Station Name: SAWDON
|Location:||East side of Ings Lane|
|Company on opening:||North Eastern Railway|
|Date closed to passengers:||5.6.1950|
|Date closed completely:||5.6.1950|
|Company on closing:||British Railways (North Eastern Region)|
|Present state:||The station is now private residence, the station buildings and platform are in excellent condition.|
|OS Grid Ref:||SE947817|
|Date of visit:||7.9.2008|
Notes: Sawdon served the village of Brompton-by-Sawdon, it has been suggested that the station was so named to avoid confusion with Brompton near Northallerton, also in North Yorkshire. The map below shows the village as Brompton but Brompron-by-Sawdon (also the Parish name) is now the preferred name.
Sawdon goods yard was sited on the down side of the line behind the station and had three sidings, it was the only station on the line to have an end dock, being able to handle furniture vans, motor cars and carriages. Also provided was a one ton crane, weighbridge, goods warehouse and cattle dock.
The station got quite busy here during the Second World War, when the 11th armoured division took over a Cavalry Unit at nearby Wydale Hall. They also occupied Brompton Hall and armoured vehicles, guns and other equipment were carried by the railway.

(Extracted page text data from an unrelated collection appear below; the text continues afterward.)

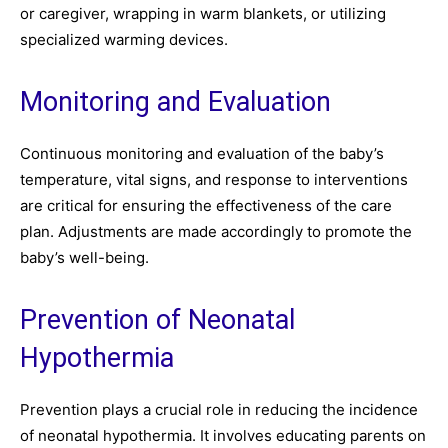
or caregiver, wrapping in warm blankets, or utilizing
specialized warming devices.
Monitoring and Evaluation
Continuous monitoring and evaluation of the baby’s
temperature, vital signs, and response to interventions
are critical for ensuring the effectiveness of the care
plan. Adjustments are made accordingly to promote the
baby’s well-being.
Prevention of Neonatal
Hypothermia
Prevention plays a crucial role in reducing the incidence
of neonatal hypothermia. It involves educating parents on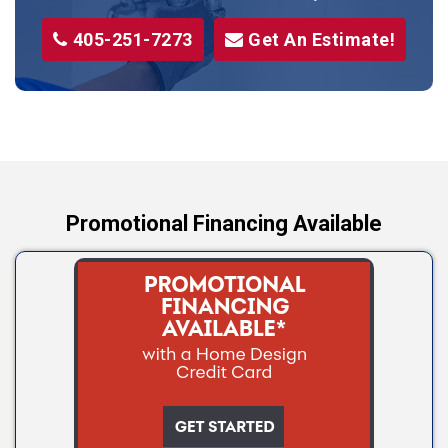
Stillwater
405-251-7273
Get An Estimate!
Stroud
Tryon
Wellston
Yale
Promotional Financing Available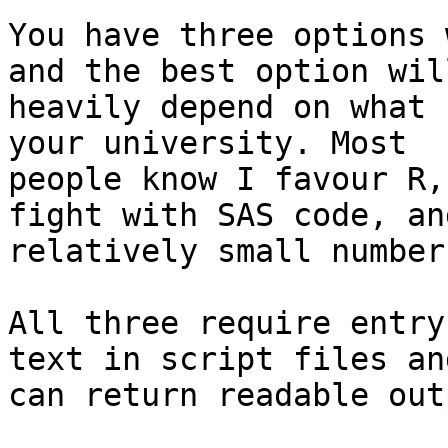
You have three options 
and the best option will
heavily depend on what 
your university. Most

people know I favour R,
fight with SAS code, and
relatively small number
All three require entry
text in script files an
can return readable out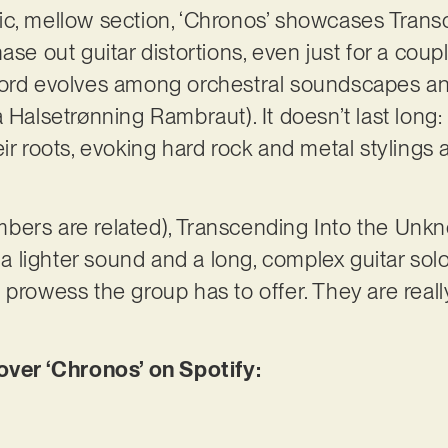
ic, mellow section, ‘Chronos’ showcases Trans
ase out guitar distortions, even just for a coup
cord evolves among orchestral soundscapes a
 Halsetrønning Rambraut). It doesn’t last long: 
eir roots, evoking hard rock and metal stylings
 members are related), Transcending Into the Un
g a lighter sound and a long, complex guitar sol
 prowess the group has to offer. They are reall
er ‘Chronos’ on Spotify: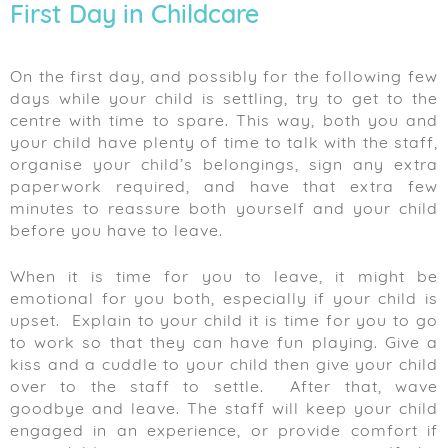
First Day in Childcare
On the first day, and possibly for the following few
days while your child is settling, try to get to the
centre with time to spare. This way, both you and
your child have plenty of time to talk with the staff,
organise your child’s belongings, sign any extra
paperwork required, and have that extra few
minutes to reassure both yourself and your child
before you have to leave.
When it is time for you to leave, it might be
emotional for you both, especially if your child is
upset. Explain to your child it is time for you to go
to work so that they can have fun playing. Give a
kiss and a cuddle to your child then give your child
over to the staff to settle. After that, wave
goodbye and leave. The staff will keep your child
engaged in an experience, or provide comfort if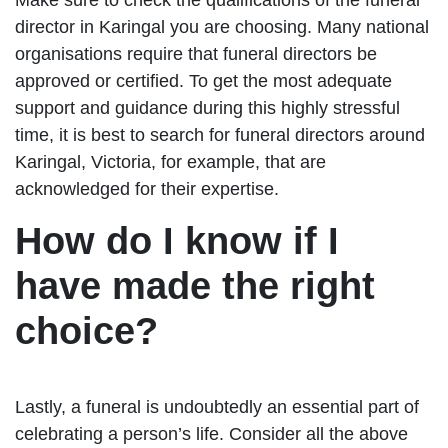
director in Karingal you are choosing. Many national
organisations require that funeral directors be
approved or certified. To get the most adequate
support and guidance during this highly stressful
time, it is best to search for funeral directors around
Karingal, Victoria, for example, that are
acknowledged for their expertise.
How do I know if I
have made the right
choice?
Lastly, a funeral is undoubtedly an essential part of
celebrating a person’s life. Consider all the above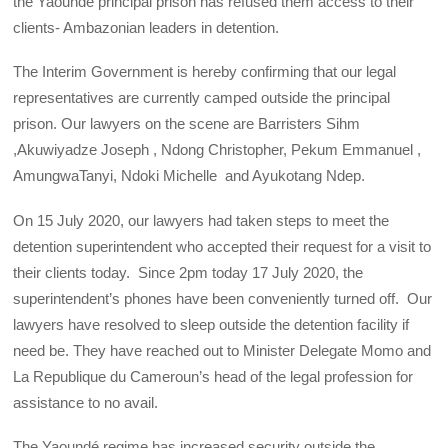
the Yaoundé principal prison has refused them access to their
clients- Ambazonian leaders in detention.
The Interim Government is hereby confirming that our legal
representatives are currently camped outside the principal
prison. Our lawyers on the scene are Barristers Sihm
,Akuwiyadze Joseph , Ndong Christopher, Pekum Emmanuel ,
AmungwaTanyi, Ndoki Michelle and Ayukotang Ndep.
On 15 July 2020, our lawyers had taken steps to meet the
detention superintendent who accepted their request for a visit to
their clients today. Since 2pm today 17 July 2020, the
superintendent’s phones have been conveniently turned off. Our
lawyers have resolved to sleep outside the detention facility if
need be. They have reached out to Minister Delegate Momo and
La Republique du Cameroun’s head of the legal profession for
assistance to no avail.
The Yaoundé regime has increased security outside the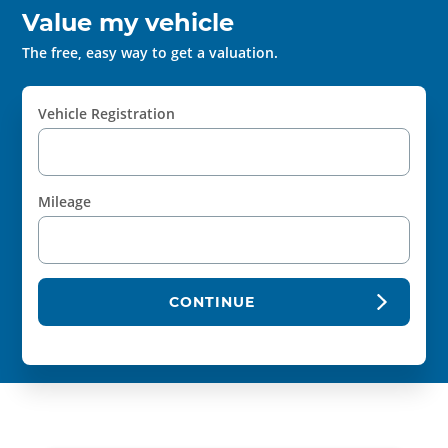
Value my vehicle
The free, easy way to get a valuation.
Vehicle Registration
Mileage
CONTINUE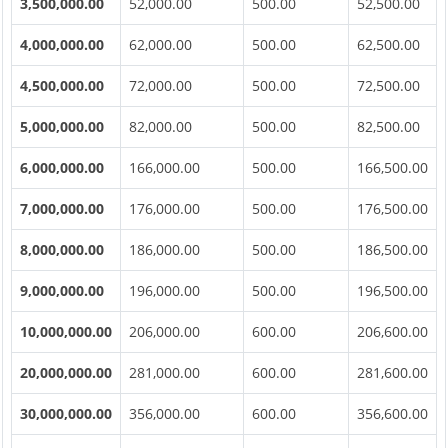
3,500,000.00
52,000.00
500.00
52,500.00
4,000,000.00
62,000.00
500.00
62,500.00
4,500,000.00
72,000.00
500.00
72,500.00
5,000,000.00
82,000.00
500.00
82,500.00
6,000,000.00
166,000.00
500.00
166,500.00
7,000,000.00
176,000.00
500.00
176,500.00
8,000,000.00
186,000.00
500.00
186,500.00
9,000,000.00
196,000.00
500.00
196,500.00
10,000,000.00
206,000.00
600.00
206,600.00
20,000,000.00
281,000.00
600.00
281,600.00
30,000,000.00
356,000.00
600.00
356,600.00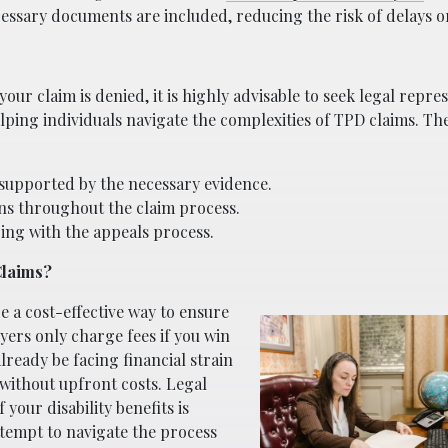
cessary documents are included, reducing the risk of delays or
 your claim is denied, it is highly advisable to seek legal repre
elping individuals navigate the complexities of TPD claims. Th
 supported by the necessary evidence.
ns throughout the claim process.
ping with the appeals process.
Claims?
 a cost-effective way to ensure
yers only charge fees if you win
lready be facing financial strain
s without upfront costs. Legal
 your disability benefits is
ttempt to navigate the process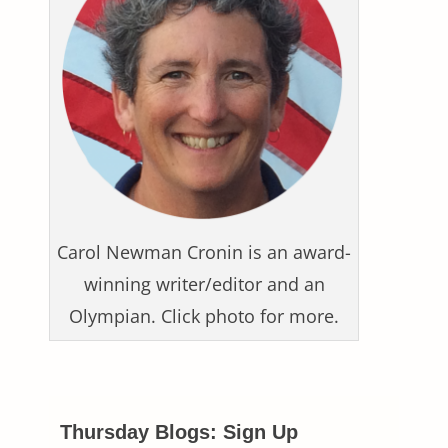
Carol Newman Cronin is an award-
winning writer/editor and an
Olympian. Click photo for more.
Thursday Blogs: Sign Up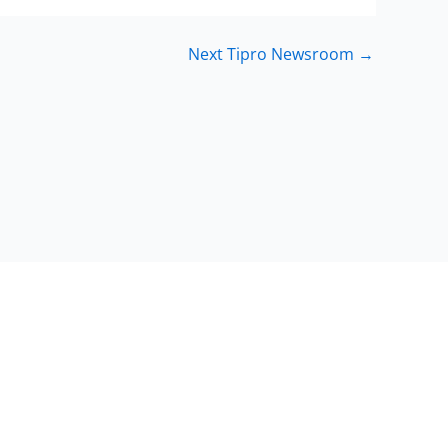
Next Tipro Newsroom
→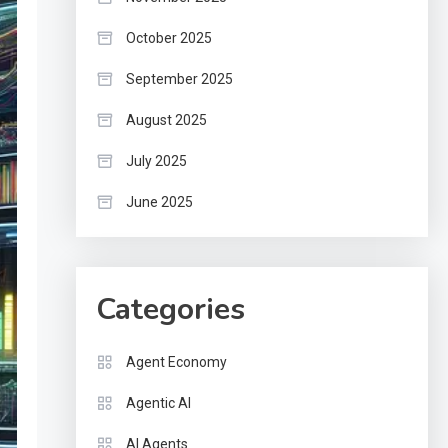
October 2025
September 2025
August 2025
July 2025
June 2025
Categories
Agent Economy
Agentic AI
AI Agents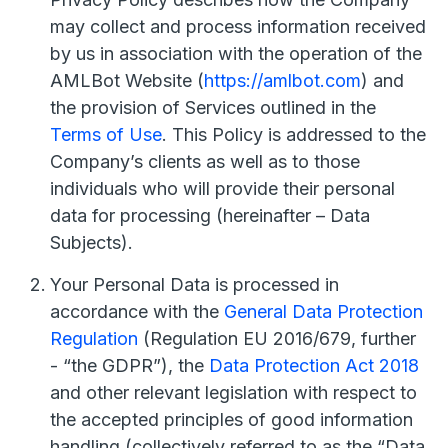
may collect and process information received
by us in association with the operation of the
AMLBot Website (
https://amlbot.com
) and
the provision of Services outlined in the
Terms of Use
. This Policy is addressed to the
Company’s clients as well as to those
individuals who will provide their personal
data for processing (hereinafter – Data
Subjects).
Your Personal Data is processed in
accordance with the
General Data Protection
Regulation
(Regulation EU 2016/679, further
- “the GDPR”), the
Data Protection Act 2018
and other relevant legislation with respect to
the accepted principles of good information
handling (collectively referred to as the “Data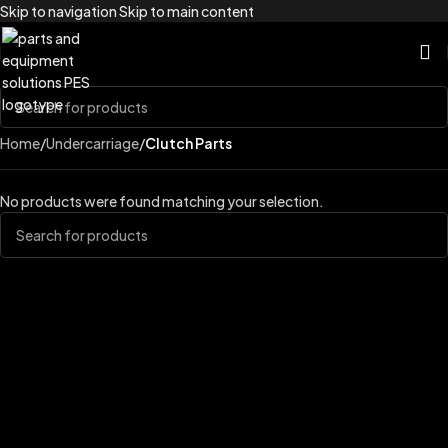
Skip to navigation
Skip to main content
Home
/
Undercarriage
/
Clutch Parts
No products were found matching your selection.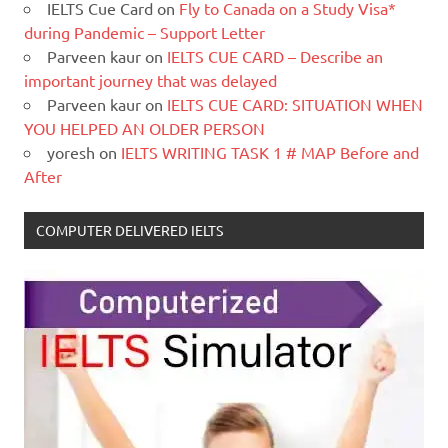
IELTS Cue Card
on
Fly to Canada on a Study Visa*
during Pandemic – Support Letter
Parveen kaur
on
IELTS CUE CARD – Describe an
important journey that was delayed
Parveen kaur
on
IELTS CUE CARD: SITUATION WHEN
YOU HELPED AN OLDER PERSON
yoresh
on
IELTS WRITING TASK 1 # MAP Before and
After
COMPUTER DELIVERED IELTS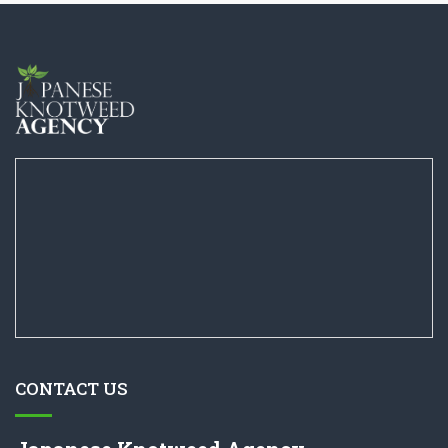
CONTACT US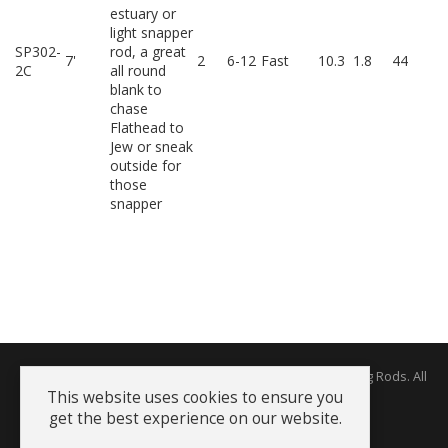
estuary or
light snapper
SP302-
rod, a great
7'
2
6-12
Fast
10.3
1.8
44
2C
all round
blank to
chase
Flathead to
Jew or sneak
outside for
those
snapper
Copyright © 2026 The Rodworks - Producers of Fine Fishing Rods. All
Rights Reserved.
This website uses cookies to ensure you
get the best experience on our website.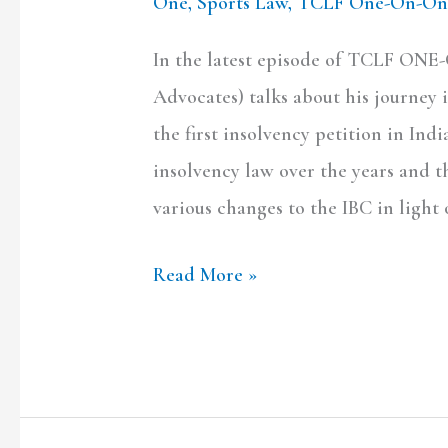
One
,
Sports Law
,
TCLF One-On-On
In the latest episode of TCLF ON
Advocates) talks about his journey i
the first insolvency petition in In
insolvency law over the years and 
various changes to the IBC in ligh
Read More »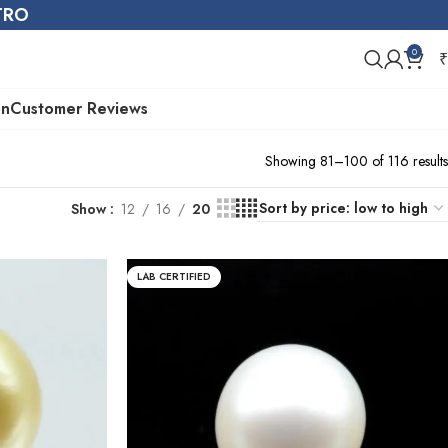
STRO
0
₹
on
Customer Reviews
Showing 81–100 of 116 results
Show
12
16
20
LAB CERTIFIED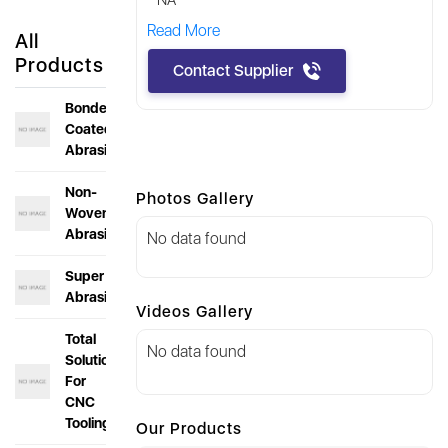
NA
Read More
All
Products
Contact Supplier
Bonded &
Coated
Abrasives
Non-
Photos Gallery
Woven
Abrasives
No data found
Super
Abrasives
Videos Gallery
Total
No data found
Solution
For
CNC
Toolings
Our Products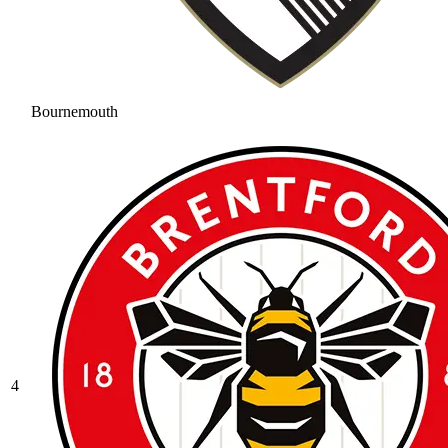
Bournemouth
4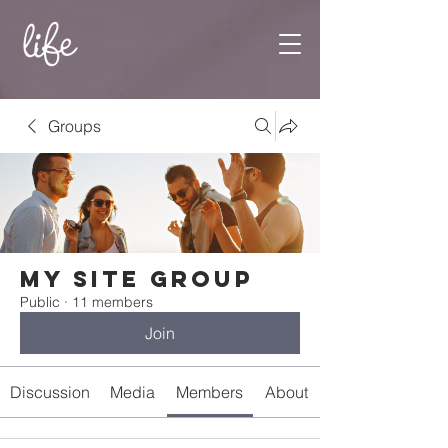
Groups
My Site Group
Public
·
11 members
Join
Discussion
Media
Members
About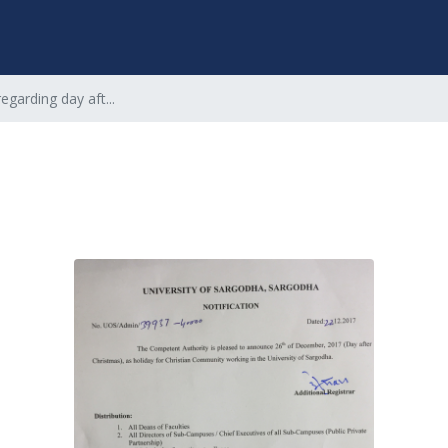
regarding day aft...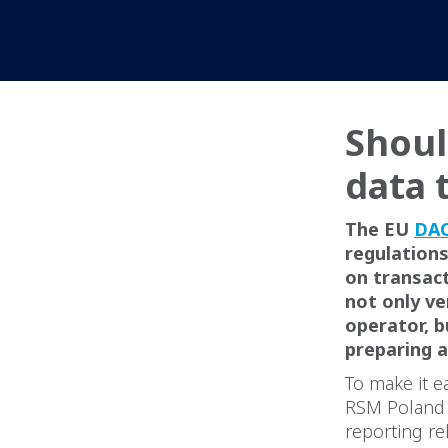
Shoul
data 
The EU
DAC
regulations
on transact
not only v
operator, b
preparing a
To make it e
RSM Poland t
reporting re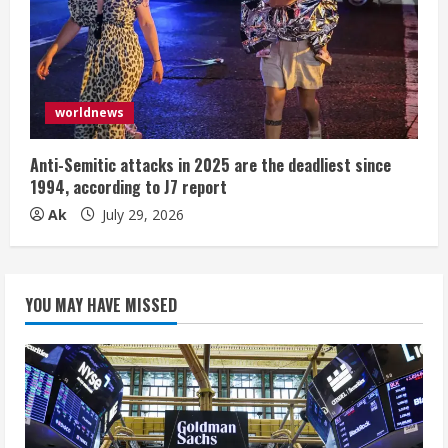
worldnews
Anti-Semitic attacks in 2025 are the deadliest since
1994, according to J7 report
Ak
July 29, 2026
YOU MAY HAVE MISSED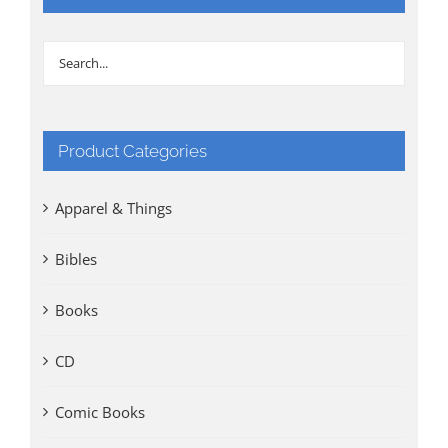
Product Categories
Apparel & Things
Bibles
Books
CD
Comic Books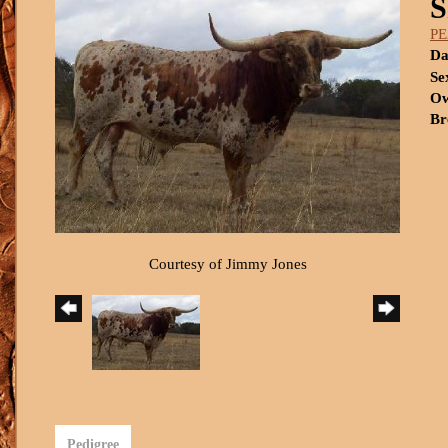
S
P
Da
Se
Ow
Br
Courtesy of Jimmy Jones
Pedigree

There was an earlier proposal in 1864 for a line from Pickering running east along the north side of the Vale of Pickering as far as West Ayton where it would turn north along the Forge Valley to a junction with the proposed Scarborough - Whitby line at Scalby. Because the Scarborough - Whitby line was not built at this time, the Forge Valley line was not proceeded with.Work on the coast line finally started in 1872 and the Scarborough & Whitby company minutes on 4th November record a proposal to build the line along the Forge Valley from Ayton as a feeder for the Whitby line. The proposal was approved by the board at an estimated cost of £35,000. A Bill was put before parliament in 1873 but was later withdrawn following objections from Lord Londesborough who owned part od the proposed route.
Intermediate stations were built at Forge Valley (serving East and West Ayton), Wykeham, Sawdon, Snainton, Ebberston (Wilton until 1903) and Thornton Dale. Trains ran between Pickering and Scarborough, also calling at Seamer which had opened with former York and North Midland route to Scarborough in 1845. The line retained the earlier name of the The Forge Valley Line, it was single track throughout with a passing place at Snainton, the only station with two
platforms running for 1614 miles from Seamer Junction to Mill Lane Junction south of Pickering where it joined the NER's lines from Rillington and Bishophouse Junction on the York - Darlington main line.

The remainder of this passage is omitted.